Hello, how many months do they Grant to you? 3 or 6 or 12 months Tourist visa? 
That means you cant have your initial entry after Nov. 29, 2012. Do you have the no futher stay condition?


----------



## pohomme (Aug 13, 2012)

I have a 12 months visa but I can stay up to 3 months on each visit. And I don't have the No Further Stay condition. I am not quite sure about what I have to do and I don't want to be banned!!


----------



## cjcherry (Mar 8, 2012)

I think it means you can come in and out as many times as you want before November 29. At least that was my interpretation of my own tourist visa. My "must not arrive after" date was August 4 I think. I entered in October 2011, left again in March 2012, came back (on same visa!) in April 2013, and the visa website says I expire in October, exactly 6 months after my last entry.


----------



## IMkddj (Nov 14, 2011)

pohomme said:


> I have a 12 months visa but I can stay up to 3 months on each visit. And I don't have the No Further Stay condition. I am not quite sure about what I have to do and I don't want to be banned!!


Then you don't have any problem. Must not arrive on that date means you have to make your initial entry before that date. But since you already made your initial entry on that visa. Then its fine. As long as you haven't use yet the 12 months TV.


----------



## bma (Sep 28, 2011)

pohomme said:


> Hello,
> 
> I have been granted of an eVisitor visa on 29th November 2011. I came several times in Australia, but I would like to go back early October and leave early December. However, my "must not arrive after" date is 29th November 2012. Does it mean I can stay after this date as long as I entered Australia before this date?
> 
> ...


An eVisitor allows you to stay in Australia for up to three months on each visit within a 12 month period from the date of grant.
If I understand this rule correctly, then your visa expires on the 29th of November 2012, so you'll have to request a new eVisitor before your planned trip.
I suggest you call the Australian Embassy and double check.


----------



## holly (Dec 11, 2011)

I friend of mine is also worried about this as her 12 month multiple entry with max 3 month stay evisitor states that her visa is valid for 1 year from October 4 2012 

but also that she has a period of twelve months to enter australia with her last entry allowed being october 4 2013 and that she has a max stay of 3 months.

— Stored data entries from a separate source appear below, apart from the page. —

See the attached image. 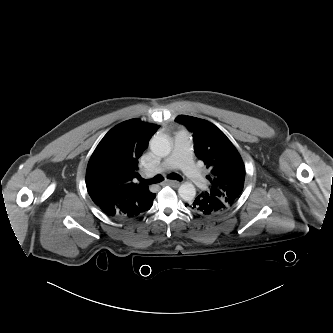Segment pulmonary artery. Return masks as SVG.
Instances as JSON below:
<instances>
[{"label": "pulmonary artery", "instance_id": "1", "mask_svg": "<svg viewBox=\"0 0 333 333\" xmlns=\"http://www.w3.org/2000/svg\"><path fill=\"white\" fill-rule=\"evenodd\" d=\"M177 167L184 171L196 187L205 186L206 179L192 160L190 136L184 130L175 134L172 154L156 166L152 173H160Z\"/></svg>", "mask_w": 333, "mask_h": 333}]
</instances>
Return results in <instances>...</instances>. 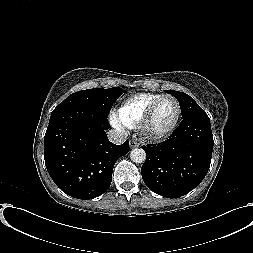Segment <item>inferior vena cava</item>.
Here are the masks:
<instances>
[{
    "label": "inferior vena cava",
    "mask_w": 253,
    "mask_h": 253,
    "mask_svg": "<svg viewBox=\"0 0 253 253\" xmlns=\"http://www.w3.org/2000/svg\"><path fill=\"white\" fill-rule=\"evenodd\" d=\"M108 139L114 144H122L125 142L126 137L117 130L111 129L107 133Z\"/></svg>",
    "instance_id": "obj_1"
}]
</instances>
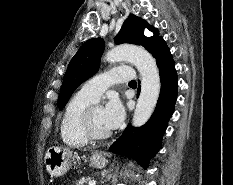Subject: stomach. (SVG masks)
<instances>
[{"mask_svg":"<svg viewBox=\"0 0 233 185\" xmlns=\"http://www.w3.org/2000/svg\"><path fill=\"white\" fill-rule=\"evenodd\" d=\"M80 162L77 153L67 148L50 147L44 158L47 172L51 177L63 176L73 165ZM90 163L96 168H103L106 163V157L100 152H94L90 157Z\"/></svg>","mask_w":233,"mask_h":185,"instance_id":"obj_1","label":"stomach"}]
</instances>
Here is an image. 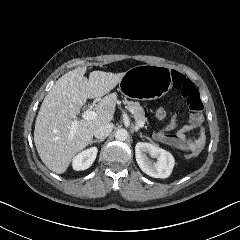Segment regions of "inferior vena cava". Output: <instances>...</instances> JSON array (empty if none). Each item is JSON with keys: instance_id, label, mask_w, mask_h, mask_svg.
Returning <instances> with one entry per match:
<instances>
[{"instance_id": "1", "label": "inferior vena cava", "mask_w": 240, "mask_h": 240, "mask_svg": "<svg viewBox=\"0 0 240 240\" xmlns=\"http://www.w3.org/2000/svg\"><path fill=\"white\" fill-rule=\"evenodd\" d=\"M113 124L112 123H106L101 126H99L94 131V136L98 139H105L113 130Z\"/></svg>"}]
</instances>
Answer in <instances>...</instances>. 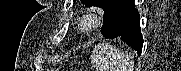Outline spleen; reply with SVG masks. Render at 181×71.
<instances>
[{
  "label": "spleen",
  "mask_w": 181,
  "mask_h": 71,
  "mask_svg": "<svg viewBox=\"0 0 181 71\" xmlns=\"http://www.w3.org/2000/svg\"><path fill=\"white\" fill-rule=\"evenodd\" d=\"M91 59L97 71H133L131 58L105 43L95 46Z\"/></svg>",
  "instance_id": "spleen-1"
}]
</instances>
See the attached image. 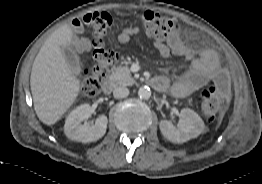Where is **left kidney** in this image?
<instances>
[{
    "label": "left kidney",
    "mask_w": 262,
    "mask_h": 184,
    "mask_svg": "<svg viewBox=\"0 0 262 184\" xmlns=\"http://www.w3.org/2000/svg\"><path fill=\"white\" fill-rule=\"evenodd\" d=\"M159 127L162 135L173 143H184L198 137L205 131L203 120L195 111L189 108L181 110L177 127L168 120L160 121Z\"/></svg>",
    "instance_id": "left-kidney-1"
}]
</instances>
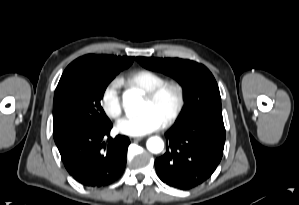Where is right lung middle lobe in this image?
I'll list each match as a JSON object with an SVG mask.
<instances>
[{"label": "right lung middle lobe", "instance_id": "obj_1", "mask_svg": "<svg viewBox=\"0 0 299 205\" xmlns=\"http://www.w3.org/2000/svg\"><path fill=\"white\" fill-rule=\"evenodd\" d=\"M123 69L67 67L55 90L53 136L57 146L71 135L108 125L101 107L107 85Z\"/></svg>", "mask_w": 299, "mask_h": 205}]
</instances>
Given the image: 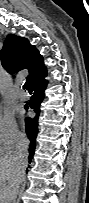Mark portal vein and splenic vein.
<instances>
[{
    "mask_svg": "<svg viewBox=\"0 0 89 203\" xmlns=\"http://www.w3.org/2000/svg\"><path fill=\"white\" fill-rule=\"evenodd\" d=\"M0 203H7V202H5V201H1Z\"/></svg>",
    "mask_w": 89,
    "mask_h": 203,
    "instance_id": "portal-vein-and-splenic-vein-1",
    "label": "portal vein and splenic vein"
}]
</instances>
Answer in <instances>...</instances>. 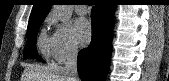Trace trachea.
<instances>
[{"label":"trachea","mask_w":169,"mask_h":81,"mask_svg":"<svg viewBox=\"0 0 169 81\" xmlns=\"http://www.w3.org/2000/svg\"><path fill=\"white\" fill-rule=\"evenodd\" d=\"M83 3H84V4H82V5H90L91 2L86 1V2H83Z\"/></svg>","instance_id":"3493384b"}]
</instances>
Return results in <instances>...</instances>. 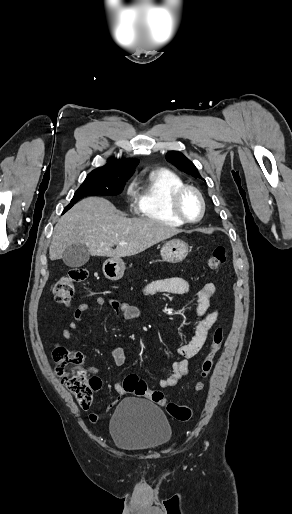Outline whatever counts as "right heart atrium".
<instances>
[{
    "instance_id": "d8ad5b80",
    "label": "right heart atrium",
    "mask_w": 292,
    "mask_h": 514,
    "mask_svg": "<svg viewBox=\"0 0 292 514\" xmlns=\"http://www.w3.org/2000/svg\"><path fill=\"white\" fill-rule=\"evenodd\" d=\"M125 193L126 195L131 198L133 197L135 191H134V185L133 184H129L127 187H126V190H125Z\"/></svg>"
}]
</instances>
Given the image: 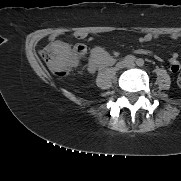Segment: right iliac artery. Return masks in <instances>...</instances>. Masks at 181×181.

Her sister wants to come and visit her in october and having read her visa my understanding was that she could enter australia on october 1st for example and stay for 3 more months before she must leave for good (and in fact during the first week of october she will probably apply for a work sponsored visa).

Am I correct?

We also assumed that so long as she puts the other visa app in before october 4 she will be "safe" to stay as she would have then be granted a bridging visa. Plus if her visa app was denied she would have 28 days to leave australia???

She really does not want to overstay accidently


----------



## bma (Sep 28, 2011)

An eVisitor allows you to travel to and from Australia any number of times over the next 12 months. On each visit to Australia you can stay for a maximum of three months. It's a 12-month visa that ceases a year from the date of grant. If for a example a visitor enters Australia a week before expiration date, then I assume this person only has a week left in Australia; cause after the date of expiration, a visitor has no valid visa and every person in Australia who's not a citizen needs a valid visa to be able to stay in the country.

Well, that's my opinion... Anyways, here's an email for all eVisitor related questions and you can ask them; better check than be sorry:

Email: [email protected]


----------



## holly (Dec 11, 2011)

Thanks bma i will pass it on to her. The wording is very contradictory and at the same time vague, so ill tell her to call up


----------



## bma (Sep 28, 2011)

holly said:


> Thanks bma i will pass it on to her. The wording is very contradictory and at the same time vague, so ill tell her to call up


Yes, it's better to check...


----------